After the first three bills were voted on and passed on party-line or near-party-line votes, Sortwell accused the Democrats of working “to make a game out of people’s occupational licenses here on the floor” and “trying to make some sort of point in the budget.”
His voice rising, he added that if Democrats didn’t vote in favor of the new regulations for DSPS, “I would say that when the DSPS comes up for a vote tomorrow [in the Joint Finance Committee], I wouldn’t give them another dime.”
That comment came before the vote on the one bill in the group for which DSPS had expressed support: AB-203, which would tighten and clarify language about occupational license renewal. DSPS said the bill would not strain its existing resources.
Sortwell’s comment prompted a retort from Rep. Katrina Shankland (D-Stevens Point). “To threaten that if there’s not bipartisanship and a bipartisan vote on a bill, threatening total funding of a state agency — that should be front page headlines,” Shankland said.
“I was going to vote yes on this. I still am,” she added. “But I want you to understand you don’t get to control our votes by telling us you will take away state funding. It’s not OK.”

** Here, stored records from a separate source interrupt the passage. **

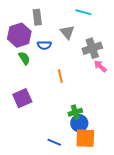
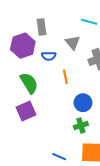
green semicircle: (24, 58) -> (29, 83), moved, size x1.5
orange line: (60, 76) -> (65, 77), moved
blue circle: (79, 123) -> (83, 103), moved

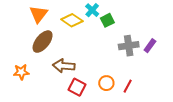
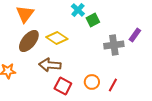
yellow diamond: (72, 20) -> (57, 38), moved
purple rectangle: (150, 46) -> (135, 35), moved

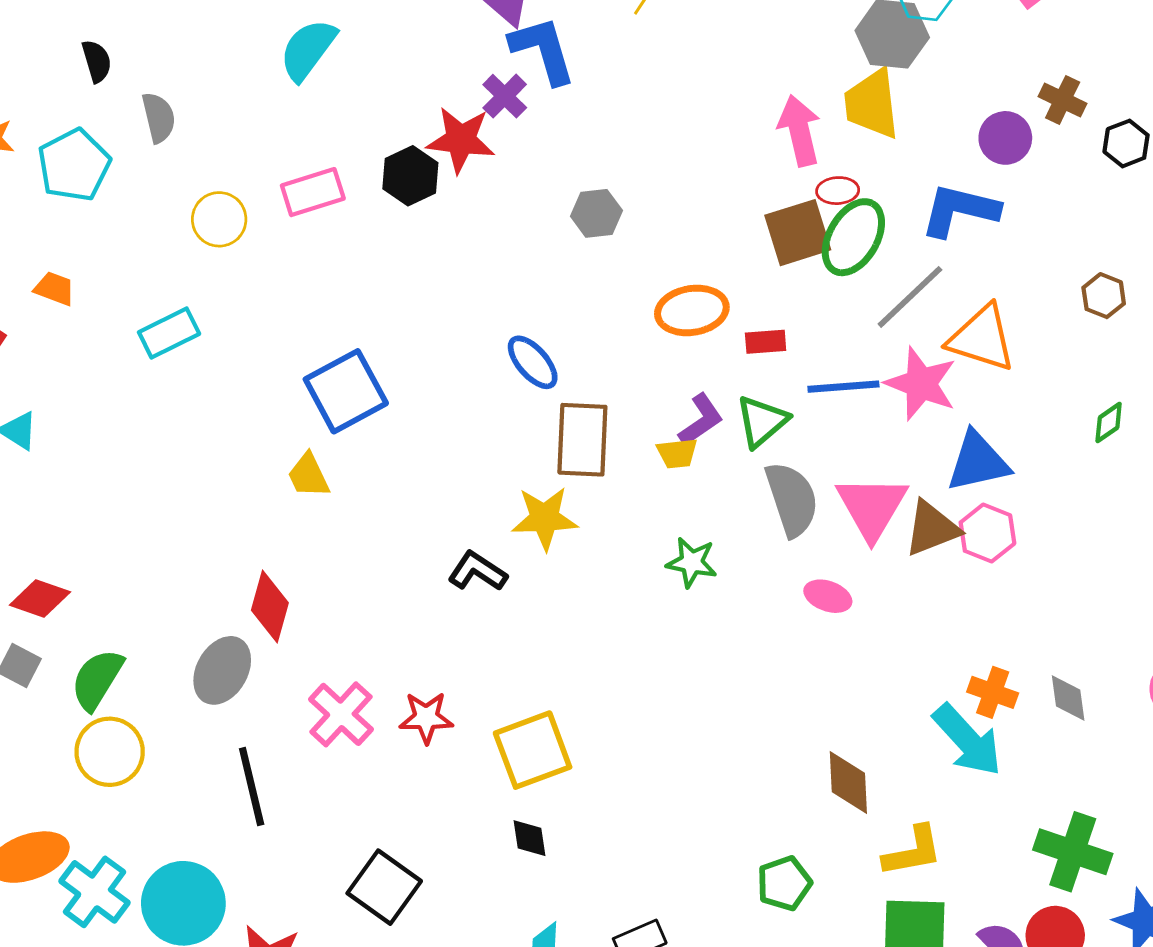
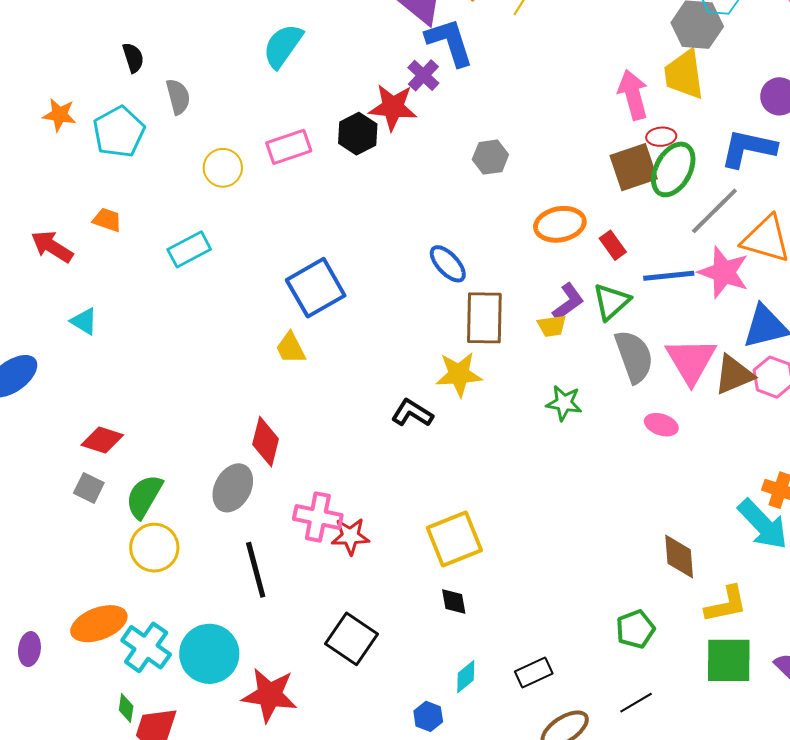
red rectangle: (766, 342) -> (613, 245), turned 60
pink cross: (341, 714) -> (318, 517), turned -30
red star: (426, 718) -> (350, 536), moved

Unlike the rest of the bills, it passed 84-12, with 21 of the Assembly’s 35 Democrats voting in favor.
Of the remaining bills,
- AB-200 would require the DSPS to report a list of statistics related to license applications and renewals, with breakdowns by individual profession and data such as how long the agency took to complete processing.

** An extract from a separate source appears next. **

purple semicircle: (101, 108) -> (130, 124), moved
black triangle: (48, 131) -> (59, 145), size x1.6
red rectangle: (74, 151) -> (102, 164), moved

- AB-201 would require the agency to post application data on its website.
Both bills passed 63-33. Rep. Jill Billings (D-La Crosse) was the only Democrat to vote for either measure.
The remaining four passed on party lines, 62-34. They were:
- AB-202 would allow DSPS to streamline its handling of conviction records, one of the steps that the agency’s licensing investigators take before issuing a license.
- AB-204 would change two-year renewal periods for occupational licenses to four years.
- AB-205 would expand the provision of temporary credentials to professionals licensed in another state, to include most other licensed professions.
- AB-206 would require DSPS to compare all of its health care credential programs with other states to determine which ones could be made reciprocal, and with which states, and then post that information on the department website.
Senate unemployment insurance bills
The unemployment insurance bills that the Senate passed Wednesday with only Republican votes all originated in the Assembly. Evers vetoed several similar pieces of legislation in the 2021-23 session.
- AB-147 would increase the grounds for which a person fired for misconduct can be disqualified from collecting unemployment, require DWD to audit at least half of required work searches, and give the Legislature’s Joint Finance Committee a veto over future federal jobless pay enhancements, such as those provided in the first year and a half of the COVID-19 pandemic.
- AB-149 would deny a week’s benefit for UI recipients accused of declining a job interview, failing to respond to an employer’s job interview offer or failing to show up to an interview.
- AB-150 would change the name of “unemployment insurance” to “reemployment assistance.” The bill would require DWD to develop lists of potential jobs for each recipient, require recipients to apply for jobs on those lists and require DWD to begin drug tests for jobless pay recipients who would be cut from the program if they flunk.
- AB-151 would require all job training, placement and other workforce development programs in every state agency to be assessed based on employment statistics and earnings of program graduates as well as other metrics.
- AB-152 would directly authorize the Wisconsin Department of Administration to transfer workers across state agencies to DWD when needed to meet heightened demand to process claims.